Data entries
BEGIN

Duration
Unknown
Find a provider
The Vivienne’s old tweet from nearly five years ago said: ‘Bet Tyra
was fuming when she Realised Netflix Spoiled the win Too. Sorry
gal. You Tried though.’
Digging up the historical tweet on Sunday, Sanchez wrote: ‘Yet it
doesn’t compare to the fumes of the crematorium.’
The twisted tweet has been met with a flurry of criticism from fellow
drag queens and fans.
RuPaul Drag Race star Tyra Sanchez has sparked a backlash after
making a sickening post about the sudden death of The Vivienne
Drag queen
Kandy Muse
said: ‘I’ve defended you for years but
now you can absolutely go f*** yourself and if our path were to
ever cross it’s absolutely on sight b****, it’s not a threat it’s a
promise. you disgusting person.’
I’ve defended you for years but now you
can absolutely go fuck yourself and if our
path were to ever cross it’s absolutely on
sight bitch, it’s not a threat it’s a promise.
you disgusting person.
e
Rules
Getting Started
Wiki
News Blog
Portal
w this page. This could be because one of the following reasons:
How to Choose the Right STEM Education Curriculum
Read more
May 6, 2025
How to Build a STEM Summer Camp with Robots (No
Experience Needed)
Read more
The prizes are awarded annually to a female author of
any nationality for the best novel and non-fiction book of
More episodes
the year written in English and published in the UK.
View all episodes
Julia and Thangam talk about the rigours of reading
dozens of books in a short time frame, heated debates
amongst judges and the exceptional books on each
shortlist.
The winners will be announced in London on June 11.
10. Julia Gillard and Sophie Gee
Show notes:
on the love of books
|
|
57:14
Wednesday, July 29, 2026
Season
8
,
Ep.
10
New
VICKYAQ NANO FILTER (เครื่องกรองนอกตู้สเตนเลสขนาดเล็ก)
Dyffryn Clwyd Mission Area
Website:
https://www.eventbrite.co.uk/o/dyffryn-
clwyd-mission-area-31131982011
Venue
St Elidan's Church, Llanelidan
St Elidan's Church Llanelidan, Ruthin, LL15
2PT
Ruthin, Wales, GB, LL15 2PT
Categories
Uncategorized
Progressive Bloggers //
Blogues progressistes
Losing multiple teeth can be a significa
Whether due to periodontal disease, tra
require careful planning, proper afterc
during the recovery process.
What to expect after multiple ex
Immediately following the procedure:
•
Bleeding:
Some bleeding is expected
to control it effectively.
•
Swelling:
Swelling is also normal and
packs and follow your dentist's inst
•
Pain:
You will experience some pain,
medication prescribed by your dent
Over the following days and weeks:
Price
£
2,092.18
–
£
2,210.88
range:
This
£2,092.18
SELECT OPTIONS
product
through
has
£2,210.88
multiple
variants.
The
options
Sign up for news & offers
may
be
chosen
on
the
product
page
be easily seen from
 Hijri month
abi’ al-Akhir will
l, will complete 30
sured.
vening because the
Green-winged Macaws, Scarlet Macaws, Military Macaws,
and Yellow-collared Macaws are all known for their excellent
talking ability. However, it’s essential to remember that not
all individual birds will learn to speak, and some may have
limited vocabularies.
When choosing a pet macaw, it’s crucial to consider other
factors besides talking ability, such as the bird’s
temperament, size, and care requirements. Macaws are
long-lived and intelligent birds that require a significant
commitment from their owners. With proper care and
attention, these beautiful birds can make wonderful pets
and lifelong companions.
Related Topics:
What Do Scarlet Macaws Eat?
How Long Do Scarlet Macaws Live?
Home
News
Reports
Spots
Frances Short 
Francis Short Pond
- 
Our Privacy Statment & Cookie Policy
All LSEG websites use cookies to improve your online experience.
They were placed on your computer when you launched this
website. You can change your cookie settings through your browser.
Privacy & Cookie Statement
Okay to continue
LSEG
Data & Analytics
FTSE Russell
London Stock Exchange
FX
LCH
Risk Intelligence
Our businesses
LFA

END

### [REQUIRED ACTION]
Your answer must contain every line of the records, exactly.

### [WRITTEN SOLUTION]
Duration
Unknown
Find a provider
The Vivienne’s old tweet from nearly five years ago said: ‘Bet Tyra
was fuming when she Realised Netflix Spoiled the win Too. Sorry
gal. You Tried though.’
Digging up the historical tweet on Sunday, Sanchez wrote: ‘Yet it
doesn’t compare to the fumes of the crematorium.’
The twisted tweet has been met with a flurry of criticism from fellow
drag queens and fans.
RuPaul Drag Race star Tyra Sanchez has sparked a backlash after
making a sickening post about the sudden death of The Vivienne
Drag queen
Kandy Muse
said: ‘I’ve defended you for years but
now you can absolutely go f*** yourself and if our path were to
ever cross it’s absolutely on sight b****, it’s not a threat it’s a
promise. you disgusting person.’
I’ve defended you for years but now you
can absolutely go fuck yourself and if our
path were to ever cross it’s absolutely on
sight bitch, it’s not a threat it’s a promise.
you disgusting person.
e
Rules
Getting Started
Wiki
News Blog
Portal
w this page. This could be because one of the following reasons:
How to Choose the Right STEM Education Curriculum
Read more
May 6, 2025
How to Build a STEM Summer Camp with Robots (No
Experience Needed)
Read more
The prizes are awarded annually to a female author of
any nationality for the best novel and non-fiction book of
More episodes
the year written in English and published in the UK.
View all episodes
Julia and Thangam talk about the rigours of reading
dozens of books in a short time frame, heated debates
amongst judges and the exceptional books on each
shortlist.
The winners will be announced in London on June 11.
10. Julia Gillard and Sophie Gee
Show notes:
on the love of books
|
|
57:14
Wednesday, July 29, 2026
Season
8
,
Ep.
10
New
VICKYAQ NANO FILTER (เครื่องกรองนอกตู้สเตนเลสขนาดเล็ก)
Dyffryn Clwyd Mission Area
Website:
https://www.eventbrite.co.uk/o/dyffryn-
clwyd-mission-area-31131982011
Venue
St Elidan's Church, Llanelidan
St Elidan's Church Llanelidan, Ruthin, LL15
2PT
Ruthin, Wales, GB, LL15 2PT
Categories
Uncategorized
Progressive Bloggers //
Blogues progressistes
Losing multiple teeth can be a significa
Whether due to periodontal disease, tra
require careful planning, proper afterc
during the recovery process.
What to expect after multiple ex
Immediately following the procedure:
•
Bleeding:
Some bleeding is expected
to control it effectively.
•
Swelling:
Swelling is also normal and
packs and follow your dentist's inst
•
Pain:
You will experience some pain,
medication prescribed by your dent
Over the following days and weeks:
Price
£
2,092.18
–
£
2,210.88
range:
This
£2,092.18
SELECT OPTIONS
product
through
has
£2,210.88
multiple
variants.
The
options
Sign up for news & offers
may
be
chosen
on
the
product
page
be easily seen from
 Hijri month
abi’ al-Akhir will
l, will complete 30
sured.
vening because the
Green-winged Macaws, Scarlet Macaws, Military Macaws,
and Yellow-collared Macaws are all known for their excellent
talking ability. However, it’s essential to remember that not
all individual birds will learn to speak, and some may have
limited vocabularies.
When choosing a pet macaw, it’s crucial to consider other
factors besides talking ability, such as the bird’s
temperament, size, and care requirements. Macaws are
long-lived and intelligent birds that require a significant
commitment from their owners. With proper care and
attention, these beautiful birds can make wonderful pets
and lifelong companions.
Related Topics:
What Do Scarlet Macaws Eat?
How Long Do Scarlet Macaws Live?
Home
News
Reports
Spots
Frances Short 
Francis Short Pond
- 
Our Privacy Statment & Cookie Policy
All LSEG websites use cookies to improve your online experience.
They were placed on your computer when you launched this
website. You can change your cookie settings through your browser.
Privacy & Cookie Statement
Okay to continue
LSEG
Data & Analytics
FTSE Russell
London Stock Exchange
FX
LCH
Risk Intelligence
Our businesses
LFA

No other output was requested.